Si quiere algo que realmente funcione bien en ambientes húmedos, necesita un radiador infrarrojo de alta calidad y resistente al agua.
Lo interesante de estos radiadores es que emiten ondas que calientan directamente a usted y a las paredes. Es como estar bajo la luz del sol. No tiene que esperar veinte minutos para que la habitación se caliente; lo siente en cuanto enciende el aparato.
Luego está el aspecto relacionado con la clasificación IP. Sé que suena como jerga técnica, pero en realidad significa “¿Qué tan bien está sellado este aparato?”.
Los calentadores baratos suelen estar expuestos a los elementos externos. Los modelos de alta calidad utilizan juntas y vidrio sellado para mantener la humedad alejada de los componentes eléctricos. Sin ese sellado, la humedad daña los contactos y provoca cortocircuitos. Si coloca un calentador no resistente al agua junto a una ducha con mucho vapor, básicamente lo está condenando a fallar pronto.

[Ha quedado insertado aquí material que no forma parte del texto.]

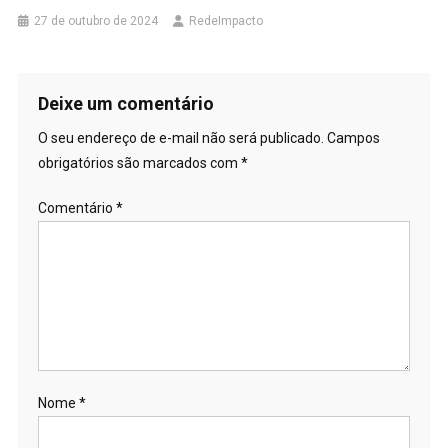
27 de outubro de 2024
RedeImpacto
Deixe um comentário
O seu endereço de e-mail não será publicado.
Campos
obrigatórios são marcados com
*
Comentário
*
Nome
*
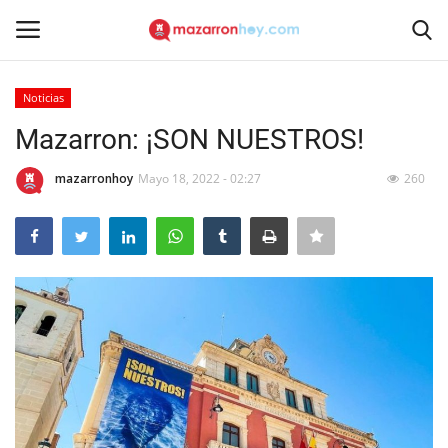
Noticias
Acceso
Registrarse
Mazarron: ¡SON NUESTROS!
Inicio
mazarronhoy
Mayo 18, 2022 - 02:27
260
Contacto
Noticias
Mazarrón Hoy
Entrevistas
Reportajes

Ahora, un consejo sobre su instalación: asegúrese de verificar la carga eléctrica de su circuito. Estos aparatos necesitan más watts que una simple bombilla para generar ese calor intenso y cómodo. Asegúrese de que su circuito pueda soportar ese aumento de carga.
Sí, cuestan un poco más al principio. Pero, honestamente, vale la pena. Deja de tener que reemplazarlos cada dos años. Es la diferencia entre comprar un dispositivo desechable y tener un aparato que realmente puede resistir la humedad y seguir funcionando.